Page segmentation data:
::::

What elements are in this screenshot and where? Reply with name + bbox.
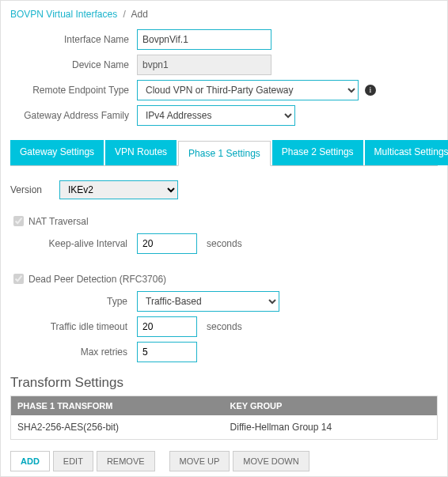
remote-endpoint-label: Remote Endpoint Type [10, 85, 137, 96]
idle-timeout-label: Traffic idle timeout [10, 321, 137, 332]
col-phase1-transform: PHASE 1 TRANSFORM [11, 396, 224, 416]
transform-settings-title: Transform Settings [10, 375, 438, 391]
edit-button[interactable]: EDIT [53, 451, 93, 471]
add-button[interactable]: ADD [10, 451, 50, 471]
keepalive-input[interactable] [137, 233, 197, 254]
dpd-type-label: Type [10, 296, 137, 307]
nat-traversal-checkbox [13, 216, 24, 226]
interface-name-label: Interface Name [10, 34, 137, 45]
move-up-button[interactable]: MOVE UP [169, 451, 230, 471]
breadcrumb: BOVPN Virtual Interfaces / Add [10, 9, 438, 20]
idle-timeout-input[interactable] [137, 316, 197, 337]
table-row[interactable]: SHA2-256-AES(256-bit) Diffie-Hellman Gro… [11, 415, 438, 440]
device-name-input [137, 55, 271, 75]
version-label: Version [10, 184, 59, 195]
info-icon[interactable]: i [365, 85, 376, 96]
keepalive-unit: seconds [207, 238, 242, 249]
breadcrumb-current: Add [131, 9, 148, 20]
breadcrumb-sep: / [123, 9, 126, 20]
tab-gateway-settings[interactable]: Gateway Settings [10, 140, 104, 165]
dpd-checkbox [13, 274, 24, 284]
dpd-label: Dead Peer Detection (RFC3706) [28, 274, 166, 285]
dpd-type-select[interactable]: Traffic-Based [137, 291, 279, 312]
version-select[interactable]: IKEv2 [59, 180, 178, 199]
tab-vpn-routes[interactable]: VPN Routes [105, 140, 177, 165]
tab-phase2-settings[interactable]: Phase 2 Settings [272, 140, 363, 165]
tab-bar: Gateway Settings VPN Routes Phase 1 Sett… [10, 140, 438, 165]
gateway-family-label: Gateway Address Family [10, 110, 137, 121]
idle-timeout-unit: seconds [207, 321, 242, 332]
col-key-group: KEY GROUP [224, 396, 438, 416]
max-retries-input[interactable] [137, 342, 197, 362]
move-down-button[interactable]: MOVE DOWN [233, 451, 309, 471]
nat-traversal-label: NAT Traversal [28, 216, 89, 227]
max-retries-label: Max retries [10, 346, 137, 358]
breadcrumb-root[interactable]: BOVPN Virtual Interfaces [10, 9, 117, 20]
cell-transform: SHA2-256-AES(256-bit) [11, 415, 224, 440]
cell-keygroup: Diffie-Hellman Group 14 [224, 415, 438, 440]
interface-name-input[interactable] [137, 29, 271, 50]
device-name-label: Device Name [10, 59, 137, 70]
remote-endpoint-select[interactable]: Cloud VPN or Third-Party Gateway [137, 80, 359, 100]
tab-phase1-settings[interactable]: Phase 1 Settings [178, 141, 271, 166]
tab-multicast-settings[interactable]: Multicast Settings [365, 140, 448, 165]
keepalive-label: Keep-alive Interval [10, 238, 137, 249]
remove-button[interactable]: REMOVE [97, 451, 155, 471]
gateway-family-select[interactable]: IPv4 Addresses [137, 105, 295, 126]
transform-table: PHASE 1 TRANSFORM KEY GROUP SHA2-256-AES… [10, 396, 438, 440]
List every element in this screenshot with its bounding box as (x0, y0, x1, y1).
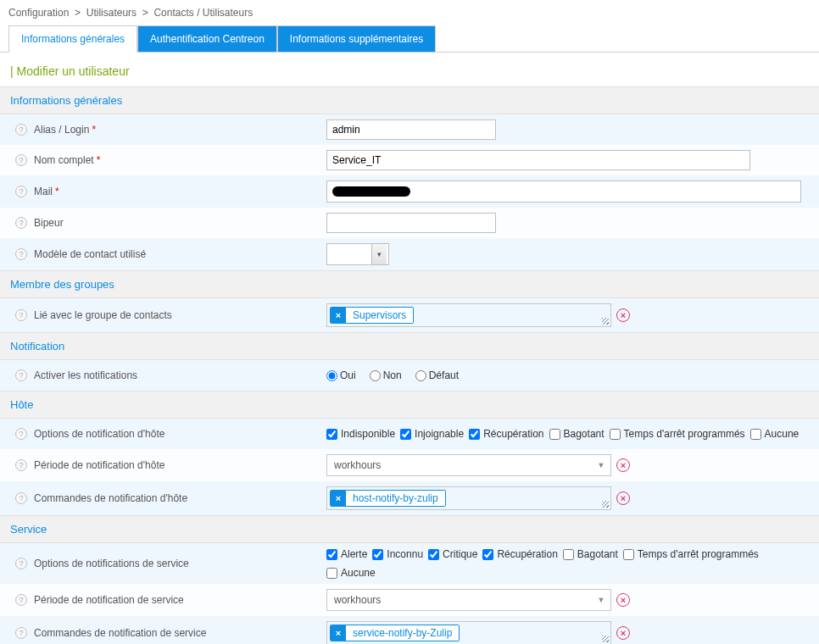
service-cmd-input[interactable]: × service-notify-by-Zulip (326, 621, 611, 644)
radio-defaut[interactable] (415, 370, 426, 381)
service-opt-checkbox-1[interactable] (372, 549, 383, 560)
enable-notif-label: Activer les notifications (34, 369, 137, 381)
help-icon[interactable]: ? (15, 248, 27, 260)
fullname-input[interactable] (326, 150, 750, 170)
host-cmd-label: Commandes de notification d'hôte (34, 492, 187, 504)
mail-input[interactable] (326, 180, 801, 203)
resize-handle[interactable] (602, 318, 609, 325)
host-cmd-input[interactable]: × host-notify-by-zulip (326, 486, 611, 510)
mail-label: Mail (34, 186, 53, 197)
host-opt-checkbox-4[interactable] (610, 429, 621, 440)
close-icon[interactable]: × (331, 308, 346, 323)
clear-host-period-button[interactable]: × (616, 458, 630, 472)
service-opts: AlerteInconnuCritiqueRécupérationBagotan… (326, 548, 819, 579)
enable-notif-radio: Oui Non Défaut (326, 369, 819, 381)
resize-handle[interactable] (602, 636, 609, 642)
clear-host-cmd-button[interactable]: × (616, 491, 630, 505)
tag-host-cmd[interactable]: × host-notify-by-zulip (330, 490, 446, 507)
tab-extra[interactable]: Informations supplémentaires (277, 25, 436, 52)
template-select[interactable]: ▾ (326, 243, 389, 265)
linked-groups-input[interactable]: × Supervisors (326, 303, 611, 327)
section-general: Informations générales (0, 86, 819, 114)
help-icon[interactable]: ? (15, 186, 27, 197)
help-icon[interactable]: ? (15, 369, 27, 381)
service-opt-checkbox-3[interactable] (482, 549, 493, 560)
tab-auth[interactable]: Authentification Centreon (137, 25, 277, 52)
clear-groups-button[interactable]: × (616, 308, 630, 322)
clear-service-period-button[interactable]: × (616, 593, 630, 607)
chevron-down-icon: ▼ (592, 461, 610, 469)
pager-label: Bipeur (34, 217, 64, 229)
host-opt-checkbox-1[interactable] (400, 429, 411, 440)
host-opt-checkbox-2[interactable] (469, 429, 480, 440)
help-icon[interactable]: ? (15, 309, 27, 321)
help-icon[interactable]: ? (15, 154, 27, 166)
chevron-down-icon: ▾ (371, 244, 387, 264)
service-period-label: Période de notification de service (34, 594, 184, 606)
help-icon[interactable]: ? (15, 558, 27, 569)
breadcrumb-item[interactable]: Contacts / Utilisateurs (153, 7, 253, 19)
service-opt-checkbox-2[interactable] (428, 549, 439, 560)
host-opt-checkbox-0[interactable] (326, 429, 337, 440)
close-icon[interactable]: × (331, 625, 346, 641)
service-cmd-label: Commandes de notification de service (34, 627, 206, 639)
host-opts-label: Options de notification d'hôte (34, 428, 164, 440)
section-groups: Membre des groupes (0, 270, 819, 298)
host-period-select[interactable]: workhours ▼ (326, 454, 611, 476)
service-opt-checkbox-5[interactable] (623, 549, 634, 560)
page-title: | Modifier un utilisateur (0, 53, 819, 86)
host-period-label: Période de notification d'hôte (34, 459, 164, 471)
breadcrumb-item[interactable]: Configuration (8, 7, 69, 19)
mail-redacted (332, 186, 410, 197)
radio-oui[interactable] (326, 370, 337, 381)
breadcrumb: Configuration > Utilisateurs > Contacts … (0, 0, 819, 25)
chevron-down-icon: ▼ (592, 596, 610, 604)
template-label: Modèle de contact utilisé (34, 248, 146, 260)
host-opt-checkbox-5[interactable] (750, 429, 761, 440)
tag-service-cmd[interactable]: × service-notify-by-Zulip (330, 625, 460, 641)
tabs: Informations générales Authentification … (0, 25, 819, 53)
help-icon[interactable]: ? (15, 124, 27, 136)
help-icon[interactable]: ? (15, 217, 27, 229)
service-opt-checkbox-6[interactable] (326, 568, 337, 579)
section-service: Service (0, 515, 819, 543)
service-opt-checkbox-4[interactable] (563, 549, 574, 560)
service-opts-label: Options de notifications de service (34, 558, 189, 569)
alias-label: Alias / Login (34, 124, 89, 136)
section-notification: Notification (0, 332, 819, 360)
close-icon[interactable]: × (331, 491, 346, 506)
help-icon[interactable]: ? (15, 428, 27, 440)
pager-input[interactable] (326, 213, 496, 233)
help-icon[interactable]: ? (15, 594, 27, 606)
breadcrumb-item[interactable]: Utilisateurs (86, 7, 136, 19)
service-opt-checkbox-0[interactable] (326, 549, 337, 560)
fullname-label: Nom complet (34, 154, 94, 166)
clear-service-cmd-button[interactable]: × (616, 626, 630, 640)
tag-supervisors[interactable]: × Supervisors (330, 307, 414, 324)
radio-non[interactable] (370, 370, 381, 381)
help-icon[interactable]: ? (15, 459, 27, 471)
alias-input[interactable] (326, 119, 496, 140)
host-opt-checkbox-3[interactable] (549, 429, 560, 440)
linked-groups-label: Lié avec le groupe de contacts (34, 309, 172, 321)
resize-handle[interactable] (602, 501, 609, 508)
help-icon[interactable]: ? (15, 492, 27, 504)
help-icon[interactable]: ? (15, 627, 27, 639)
section-host: Hôte (0, 391, 819, 419)
service-period-select[interactable]: workhours ▼ (326, 589, 611, 611)
host-opts: IndisponibleInjoignableRécupérationBagot… (326, 428, 819, 440)
tab-general[interactable]: Informations générales (8, 25, 137, 53)
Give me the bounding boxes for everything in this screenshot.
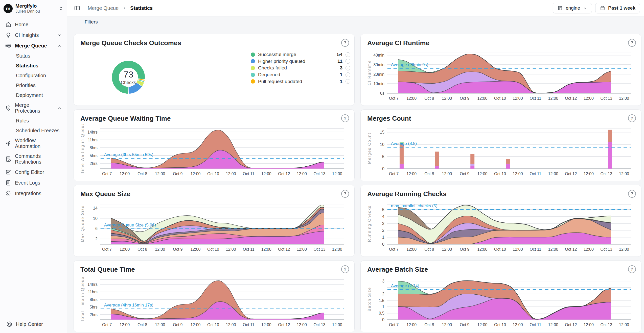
donut-slice-dequeued[interactable] — [141, 80, 141, 81]
donut-slice-higher-priority-queued[interactable] — [129, 85, 139, 90]
sidebar-item-label: Home — [15, 22, 28, 28]
help-icon[interactable] — [341, 265, 349, 273]
svg-text:12:00: 12:00 — [513, 323, 523, 327]
svg-text:12:00: 12:00 — [297, 323, 307, 327]
svg-text:5hrs: 5hrs — [90, 153, 98, 158]
donut-slice-checks-failed[interactable] — [139, 82, 141, 84]
filters-bar[interactable]: Filters — [67, 16, 644, 28]
svg-text:12:00: 12:00 — [406, 247, 417, 251]
mergify-logo-icon: m — [4, 4, 13, 13]
svg-text:12:00: 12:00 — [584, 172, 594, 176]
help-icon[interactable] — [341, 114, 349, 122]
chevron-down-icon — [57, 33, 62, 38]
svg-text:12:00: 12:00 — [513, 172, 523, 176]
sidebar-item-label: Scheduled Freezes — [16, 128, 59, 134]
svg-text:Oct 11: Oct 11 — [530, 96, 541, 100]
sidebar-item-label: Configuration — [16, 73, 46, 79]
svg-text:12:00: 12:00 — [261, 247, 271, 251]
help-center-link[interactable]: Help Center — [0, 315, 67, 333]
sidebar-item-configuration[interactable]: Configuration — [3, 71, 64, 81]
svg-text:12:00: 12:00 — [548, 323, 558, 327]
info-icon[interactable] — [346, 59, 350, 64]
svg-text:Merges Count: Merges Count — [367, 133, 372, 164]
sidebar-item-deployment[interactable]: Deployment — [3, 90, 64, 100]
svg-text:Oct 7: Oct 7 — [102, 172, 112, 176]
svg-text:12:00: 12:00 — [120, 323, 130, 327]
sidebar-nav: HomeCI InsightsMerge QueueStatusStatisti… — [0, 16, 67, 199]
help-icon[interactable] — [341, 39, 349, 47]
chevron-right-icon — [122, 6, 127, 10]
batch-size-chart[interactable]: 00.511.523Oct 712:00Oct 812:00Oct 912:00… — [367, 275, 635, 330]
time-range-button[interactable]: Past 1 week — [595, 3, 640, 13]
legend-item-dequeued[interactable]: Dequeued1 — [251, 71, 350, 78]
merges-count-chart[interactable]: 051015Oct 712:00Oct 812:00Oct 912:00Oct … — [367, 124, 635, 180]
svg-text:2hrs: 2hrs — [90, 313, 98, 317]
sidebar-item-home[interactable]: Home — [3, 19, 64, 30]
legend-item-higher-priority-queued[interactable]: Higher priority queued11 — [251, 58, 350, 65]
sidebar-item-event-logs[interactable]: Event Logs — [3, 177, 64, 188]
shield-icon — [5, 105, 12, 111]
sidebar-item-merge-queue[interactable]: Merge Queue — [3, 40, 64, 51]
svg-text:10: 10 — [380, 142, 384, 147]
sidebar-item-statistics[interactable]: Statistics — [3, 61, 64, 71]
legend-item-checks-failed[interactable]: Checks failed3 — [251, 65, 350, 71]
info-icon[interactable] — [346, 79, 350, 84]
help-icon[interactable] — [628, 39, 636, 47]
legend-item-successful-merge[interactable]: Successful merge54 — [251, 51, 350, 58]
queue-waiting-time-chart[interactable]: 2hrs5hrs8hrs11hrs14hrsOct 712:00Oct 812:… — [80, 124, 348, 180]
sidebar-toggle-icon[interactable] — [74, 5, 80, 11]
sidebar-item-workflow-automation[interactable]: Workflow Automation — [3, 136, 64, 151]
svg-text:Oct 9: Oct 9 — [173, 323, 182, 327]
svg-text:12:00: 12:00 — [190, 323, 200, 327]
svg-text:Oct 13: Oct 13 — [600, 96, 612, 100]
svg-text:12:00: 12:00 — [226, 323, 236, 327]
legend-item-pull-request-updated[interactable]: Pull request updated1 — [251, 78, 350, 85]
breadcrumb-parent[interactable]: Merge Queue — [88, 5, 119, 11]
svg-text:0.5: 0.5 — [379, 311, 384, 315]
ci-runtime-chart[interactable]: 0s10min20min30min40minOct 712:00Oct 812:… — [367, 49, 635, 104]
svg-text:12:00: 12:00 — [226, 247, 236, 251]
info-icon[interactable] — [346, 52, 350, 57]
org-switcher[interactable]: m Mergifyio Julien Danjou — [0, 0, 67, 16]
info-icon[interactable] — [346, 66, 350, 70]
total-queue-time-chart[interactable]: 2hrs5hrs8hrs11hrs14hrsOct 712:00Oct 812:… — [80, 275, 348, 330]
svg-text:12:00: 12:00 — [332, 172, 342, 176]
info-icon[interactable] — [346, 72, 350, 77]
chevron-down-icon — [583, 6, 587, 10]
chevron-updown-icon — [58, 6, 64, 11]
donut-slice-pull-request-updated[interactable] — [141, 79, 141, 80]
sidebar-item-config-editor[interactable]: Config Editor — [3, 167, 64, 177]
sidebar-item-integrations[interactable]: Integrations — [3, 188, 64, 199]
sidebar-item-scheduled-freezes[interactable]: Scheduled Freezes — [3, 126, 64, 136]
svg-text:12:00: 12:00 — [120, 247, 130, 251]
svg-text:12:00: 12:00 — [155, 247, 165, 251]
panel-average-batch-size: Average Batch Size 00.511.523Oct 712:00O… — [360, 260, 641, 332]
help-icon[interactable] — [628, 190, 636, 198]
sidebar-item-commands-restrictions[interactable]: Commands Restrictions — [3, 151, 64, 167]
queue-icon — [5, 42, 12, 49]
svg-text:Oct 11: Oct 11 — [243, 172, 255, 176]
help-icon[interactable] — [628, 265, 636, 273]
running-checks-chart[interactable]: 012345Oct 712:00Oct 812:00Oct 912:00Oct … — [367, 200, 635, 255]
svg-text:Average (3hrs 55min 59s): Average (3hrs 55min 59s) — [104, 152, 153, 157]
svg-text:12:00: 12:00 — [442, 96, 452, 100]
filter-icon — [76, 19, 81, 25]
sidebar-item-ci-insights[interactable]: CI Insights — [3, 30, 64, 40]
svg-text:Oct 7: Oct 7 — [389, 96, 399, 100]
max-queue-size-chart[interactable]: 261014Oct 712:00Oct 812:00Oct 912:00Oct … — [80, 200, 348, 255]
svg-text:Oct 12: Oct 12 — [278, 172, 290, 176]
checks-outcomes-donut[interactable]: 73 Checks — [112, 61, 145, 94]
legend-label: Successful merge — [258, 52, 296, 57]
sidebar-item-priorities[interactable]: Priorities — [3, 81, 64, 90]
sidebar-item-rules[interactable]: Rules — [3, 116, 64, 126]
svg-text:5: 5 — [382, 208, 384, 212]
sidebar-item-merge-protections[interactable]: Merge Protections — [3, 100, 64, 116]
svg-text:Oct 12: Oct 12 — [565, 172, 577, 176]
svg-text:Oct 9: Oct 9 — [173, 172, 182, 176]
help-icon[interactable] — [341, 190, 349, 198]
repository-selector[interactable]: engine — [553, 3, 592, 13]
sidebar-item-status[interactable]: Status — [3, 51, 64, 61]
help-icon[interactable] — [628, 114, 636, 122]
legend-count: 11 — [337, 59, 342, 64]
svg-text:5hrs: 5hrs — [90, 305, 98, 309]
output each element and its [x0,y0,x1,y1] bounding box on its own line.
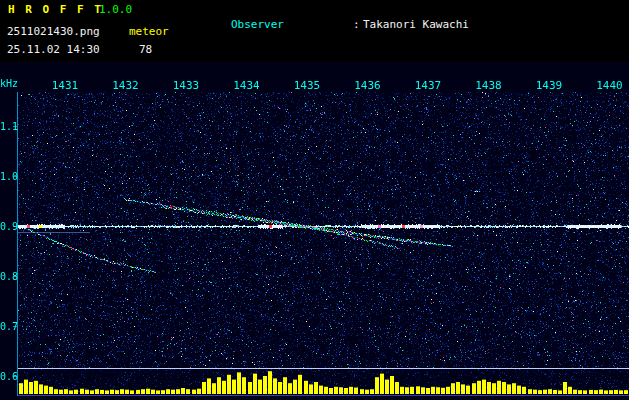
x-tick-label: 1433 [173,79,200,92]
y-tick-label: 0.9 [0,221,16,232]
info-label: Observer [231,18,353,33]
y-tick-label: 0.7 [0,321,16,332]
info-row-observer: Observer:Takanori Kawachi [178,3,601,47]
x-tick-label: 1439 [536,79,563,92]
app-version: 1.0.0 [99,3,132,16]
x-tick-label: 1432 [112,79,139,92]
y-tick-label: 0.8 [0,271,16,282]
y-tick-label: 0.6 [0,371,16,382]
info-value: Takanori Kawachi [363,18,469,31]
x-tick-label: 1434 [233,79,260,92]
x-tick-label: 1431 [52,79,79,92]
datetime-label: 25.11.02 14:30 [7,43,100,56]
spectrogram-canvas [0,62,629,400]
y-tick-label: 1.0 [0,171,16,182]
x-tick-label: 1436 [354,79,381,92]
y-tick-label: 1.1 [0,121,16,132]
y-axis-unit: kHz [0,78,16,89]
x-tick-label: 1438 [475,79,502,92]
colon: : [353,18,363,33]
app-title: H R O F F T [8,3,103,16]
x-tick-label: 1435 [294,79,321,92]
x-tick-label: 1437 [415,79,442,92]
hrofft-window: H R O F F T 1.0.0 2511021430.png meteor … [0,0,629,400]
x-tick-label: 1440 [596,79,623,92]
mode-label: meteor [129,25,169,38]
output-filename: 2511021430.png [7,25,100,38]
echo-count: 78 [139,43,152,56]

::::

- _Exercise instructions_:
Gather each line of the records holding the string "notify".

- _Problem solution_:
service-cmd-input[interactable]: × service-notify-by-Zulip (326, 621, 611, 644)
host-cmd-input[interactable]: × host-notify-by-zulip (326, 486, 611, 510)
tag-host-cmd[interactable]: × host-notify-by-zulip (330, 490, 446, 507)
tag-service-cmd[interactable]: × service-notify-by-Zulip (330, 625, 460, 641)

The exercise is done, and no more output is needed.